Tabbouleh is definitely our favourite summer salad. It’s simple, healthy, light but still satisfying, and bursting with fresh summer produce and zesty herbs. Some of our favourite things about tabbouleh are how quick it is to throw together and how well it keeps in the fridge. If you have time to cook some bulgur and chop your herbs and veggies, you’re well on your way to having a fresh, tasty summer salad that’s perfect for unexpected guests, easy dinners, and a crowd pleasing BBQ side.

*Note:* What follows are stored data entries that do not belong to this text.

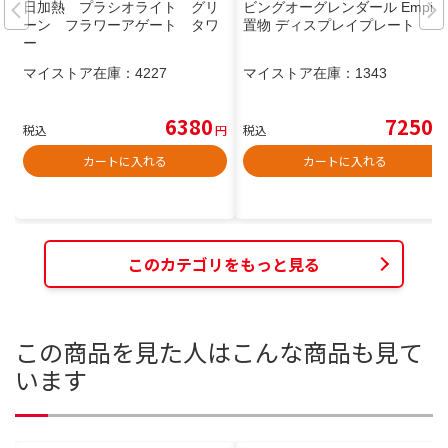
日加熱 プラシオライト グリ
ビングオーグレンダール Empire
ーン フラワーアゲート タワ
置物 ディスプレイプレート
ー
マイストア在庫：
4227
マイストア在庫：
1343
6380
7250
税込
円
税込
円
カートに入れる
カートに入れる
このカテゴリをもっと見る
この商品を見た人はこんな商品も見て
います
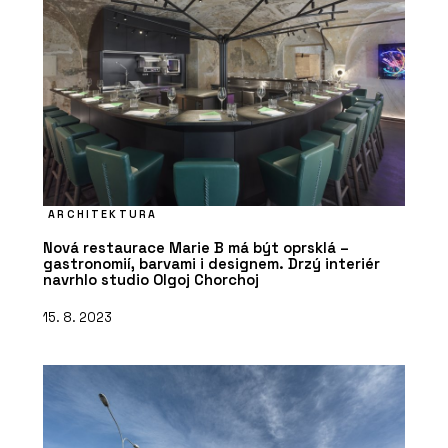
ARCHITEKTURA
Nová restaurace Marie B má být oprsklá –
gastronomií, barvami i designem. Drzý interiér
navrhlo studio Olgoj Chorchoj
15. 8. 2023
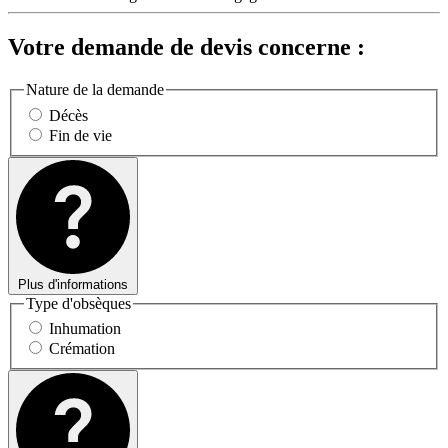
Votre demande de devis concerne :
Nature de la demande
Décès
Fin de vie
Plus d'informations
Type d'obsèques
Inhumation
Crémation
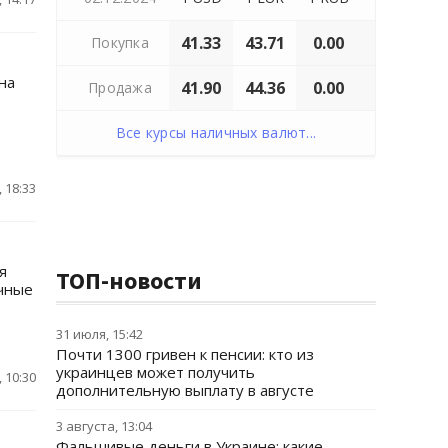
41.33
43.71
0.00
Покупка
на
41.90
44.36
0.00
Продажа
Все курсы наличных валют...
 18:33
я
ТОП-новости
чные
31 июля, 15:42
Почти 1300 гривен к пенсии: кто из
украинцев может получить
 10:30
дополнительную выплату в августе
3 августа, 13:04
Фальшивые деньги в Украине: какие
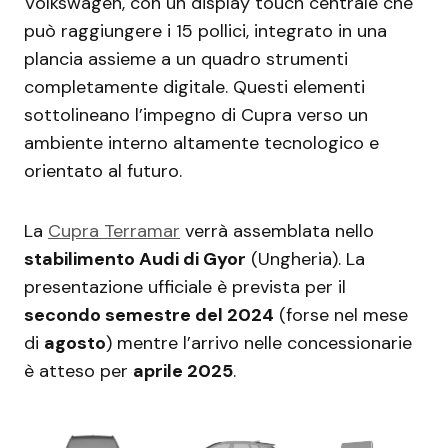
Volkswagen, con un display touch centrale che
può raggiungere i 15 pollici, integrato in una
plancia assieme a un quadro strumenti
completamente digitale. Questi elementi
sottolineano l’impegno di Cupra verso un
ambiente interno altamente tecnologico e
orientato al futuro.
La
Cupra Terramar
verrà assemblata nello
stabilimento Audi di Gyor
(Ungheria). La
presentazione ufficiale è prevista per il
secondo semestre del 2024
(forse nel mese
di
agosto
) mentre l’arrivo nelle concessionarie
è atteso per
aprile 2025
.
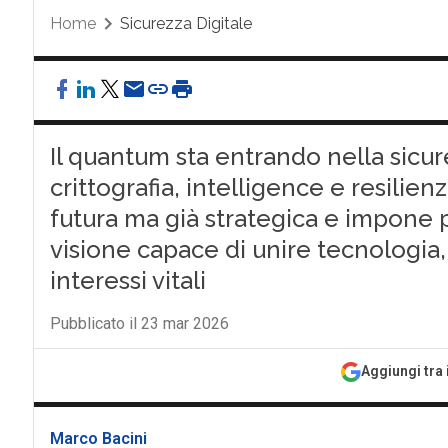
Home
Sicurezza Digitale
Il quantum sta entrando nella sicu
crittografia, intelligence e resilien
futura ma già strategica e impone p
visione capace di unire tecnologia,
interessi vitali
Pubblicato il 23 mar 2026
Aggiungi tra 
Marco Bacini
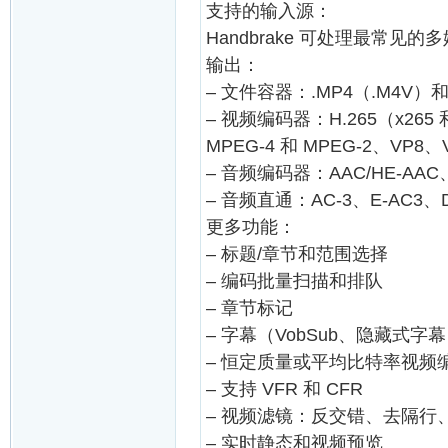
支持的输入源：
Handbrake 可处理最常见
输出：
– 文件容器：.MP4（.M4V）和 
– 视频编码器：H.265（x265 和 
MPEG-4 和 MPEG-2、VP8、V
– 音频编码器：AAC/HE-AAC、M
– 音频直通：AC-3、E-AC3、D
更多功能：
– 标题/章节和范围选择
– 编码批量扫描和排队
– 章节标记
– 字幕（VobSub、隐藏式字幕 
– 恒定质量或平均比特率视频
– 支持 VFR 和 CFR
– 视频滤镜：反交错、去隔
– 实时静态和视频预览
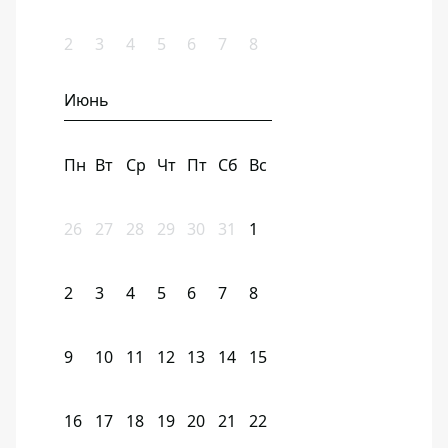
2
3
4
5
6
7
8
Июнь
Пн
Вт
Ср
Чт
Пт
Сб
Вс
26
27
28
29
30
31
1
2
3
4
5
6
7
8
9
10
11
12
13
14
15
16
17
18
19
20
21
22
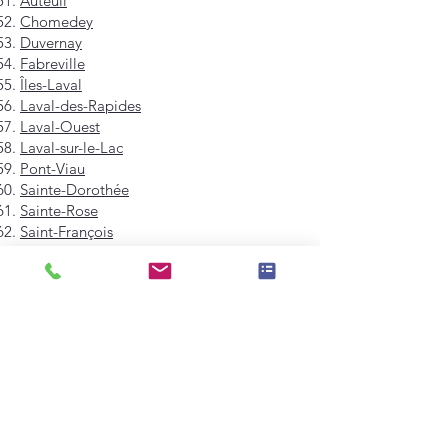
Auteuil
Chomedey
Duvernay
Fabreville
Îles-Laval
Laval-des-Rapides
Laval-Ouest
Laval-sur-le-Lac
Pont-Viau
Sainte-Dorothée
Sainte-Rose
Saint-François
Saint-Vincent-de-Paul
Vimont
Westmount
Mont-Royal
Hampstead
Côte-Saint-Luc
Dollard-des-Ormeaux
Pointe-Claire
Kirkland
Beaconsfield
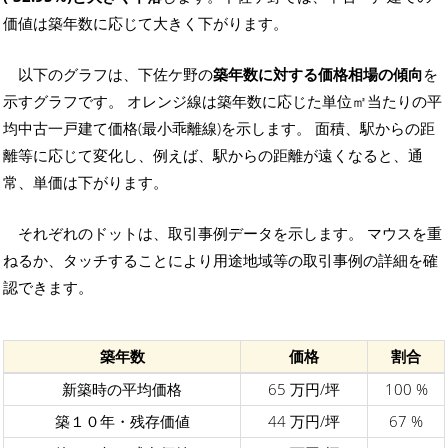
価値は築年数に応じて大きく下がります。
以下のグラフは、下佐ケ野の
築年数に対する価格相場の傾向
を
示すグラフです。 オレンジ線は築年数に応じた単位㎡当たりの平
均中古一戸建て価格(最小乖離線)を示します。 面積、駅からの距
離等に応じて変化し、例えば、駅からの距離が遠くなると、通
常、単価は下がります。
それぞれのドットは、取引事例データを示します。 マウスを重
ねるか、タッチすることにより用途地域等の取引事例の詳細を確
認できます。
築年数
価格
割合
新築時の平均価格
65 万円/坪
100 %
築１０年・残存価値
44 万円/坪
67 %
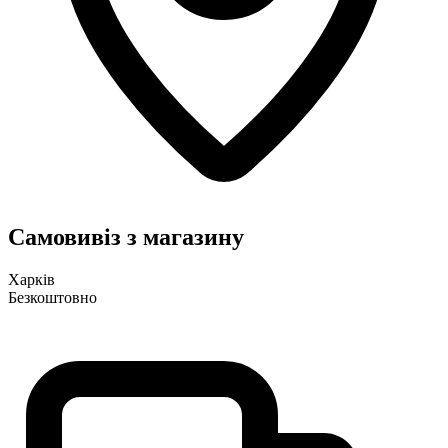
Самовивіз з магазину
Харків
Безкоштовно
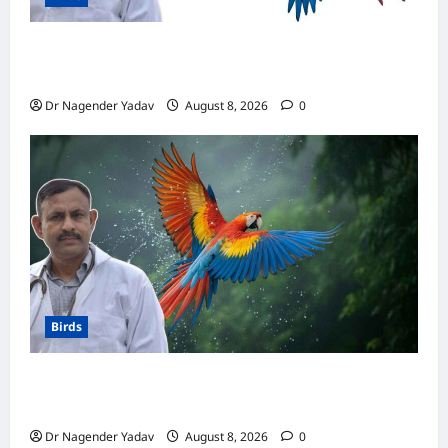
मकाऊ vs अफ्रीकन ग्रे: कौन है ज्यादा समझदार? बोलने
से लेकर याददाश्त तक जानें किसका दिमाग है तेज
Dr Nagender Yadav
August 8, 2026
0
Birds
Macaw Care: मकाऊ को नहलाना चाहिए या नहीं?
जानें सही तरीका, इन बातों का रखें खास ध्यान
Dr Nagender Yadav
August 8, 2026
0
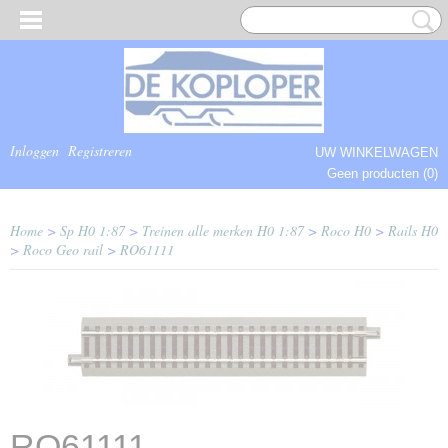
Inloggen
Registreren
UW WINKELWAGEN
Geen producten
(0)
COMPLEET.
Home
>
Sp H0 1:87
>
Treinen alle merken H0 1:87
>
Roco H0
>
Rails H0
>
Roco Geo rail
>
RO61111
RO61111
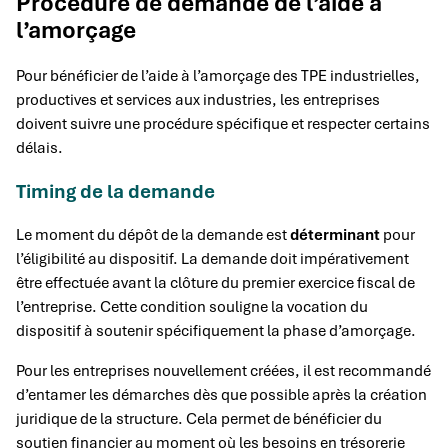
Procédure de demande de l’aide à
l’amorçage
Pour bénéficier de l’aide à l’amorçage des TPE industrielles,
productives et services aux industries, les entreprises
doivent suivre une procédure spécifique et respecter certains
délais.
Timing de la demande
Le moment du dépôt de la demande est
déterminant
pour
l’éligibilité au dispositif. La demande doit impérativement
être effectuée avant la clôture du premier exercice fiscal de
l’entreprise. Cette condition souligne la vocation du
dispositif à soutenir spécifiquement la phase d’amorçage.
Pour les entreprises nouvellement créées, il est recommandé
d’entamer les démarches dès que possible après la création
juridique de la structure. Cela permet de bénéficier du
soutien financier au moment où les besoins en trésorerie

Read on to learn how to make it!
Tabbouleh
Makes 6 servings
Ingredients
- 2 cups bulgur, presoaked
- 3 cups parsley, finely chopped
- 1/4 mint, fresh & chopped
- 3 scallions, finely minced
- 1/4 tsp black pepper
- 1/4 tsp ground cumin
- 1/2 tsp sea salt
- 2 tomatoes, medium sized, cut into 1/2 inch cubes
- 3 tbsp lemon juice
- 2 cucumbers, medium sized, sliced
- 1 head romaine lettuce (optional)
Directions
- In a large bowl, gently mix together all the ingredients, except lemon juice and oil, with a wooden spoon.
- Add the lemon juice, toss and chill for 1 hour to blend the flavours.
- Serve alone or over shredded romaine lettuce.
Recipe Notes
*To pre-soak Bulgur: Place 1 cup Bulgur in bowl. Pour 1 cup boiling water over Bulgur and let stand for 1 hour. Yields 2 cups presoaked Bulgur.